Artificial Intelligence with Statistical Confidence Scores for Detection of Acute or Subacute Hemorrhage on Noncontrast CT Head Scans

Radiol Artif Intell. 2022 Apr 20;4(3):e210115. doi: 10.1148/ryai.210115. eCollection 2022 May.

Abstract

Purpose: To present a method that automatically detects, subtypes, and locates acute or subacute intracranial hemorrhage (ICH) on noncontrast CT (NCCT) head scans; generates detection confidence scores to identify high-confidence data subsets with higher accuracy; and improves radiology worklist prioritization. Such scores may enable clinicians to better use artificial intelligence (AI) tools.

Materials and methods: This retrospective study included 46 057 studies from seven "internal" centers for development (training, architecture selection, hyperparameter tuning, and operating-point calibration; n = 25 946) and evaluation (n = 2947) and three "external" centers for calibration (n = 400) and evaluation (n = 16 764). Internal centers contributed developmental data, whereas external centers did not. Deep neural networks predicted the presence of ICH and subtypes (intraparenchymal, intraventricular, subarachnoid, subdural, and/or epidural hemorrhage) and segmentations per case. Two ICH confidence scores are discussed: a calibrated classifier entropy score and a Dempster-Shafer score. Evaluation was completed by using receiver operating characteristic curve analysis and report turnaround time (RTAT) modeling on the evaluation set and on confidence score-defined subsets using bootstrapping.

Results: The areas under the receiver operating characteristic curve for ICH were 0.97 (0.97, 0.98) and 0.95 (0.94, 0.95) on internal and external center data, respectively. On 80% of the data stratified by calibrated classifier and Dempster-Shafer scores, the system improved the Youden indexes, increasing them from 0.84 to 0.93 (calibrated classifier) and from 0.84 to 0.92 (Dempster-Shafer) for internal centers and increasing them from 0.78 to 0.88 (calibrated classifier) and from 0.78 to 0.89 (Dempster-Shafer) for external centers (P < .001). Models estimated shorter RTAT for AI-prioritized worklists with confidence measures than for AI-prioritized worklists without confidence measures, shortening RTAT by 27% (calibrated classifier) and 27% (Dempster-Shafer) for internal centers and shortening RTAT by 25% (calibrated classifier) and 27% (Dempster-Shafer) for external centers (P < .001).
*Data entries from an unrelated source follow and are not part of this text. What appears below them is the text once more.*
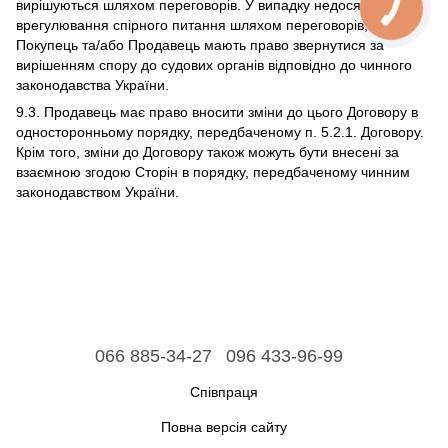
вирішуються шляхом переговорів. У випадку недосягнення
врегулювання спірного питання шляхом переговорів,
Покупець та/або Продавець мають право звернутися за
вирішенням спору до судових органів відповідно до чинного
законодавства України.
9.3. Продавець має право вносити зміни до цього Договору в
односторонньому порядку, передбаченому п. 5.2.1. Договору.
Крім того, зміни до Договору також можуть бути внесені за
взаємною згодою Сторін в порядку, передбаченому чинним
законодавством України.
066 885-34-27
096 433-96-99
Співпраця
Повна версія сайту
Conclusion: AI that provided statistical confidence measures for ICH detection on NCCT scans reliably detected and subtyped hemorrhages, identified high-confidence predictions, and improved worklist prioritization in simulation.Keywords: CT, Head/Neck, Hemorrhage, Convolutional Neural Network (CNN) Supplemental material is available for this article. © RSNA, 2022.

Keywords: CT; Convolutional Neural Network (CNN); Head/Neck; Hemorrhage.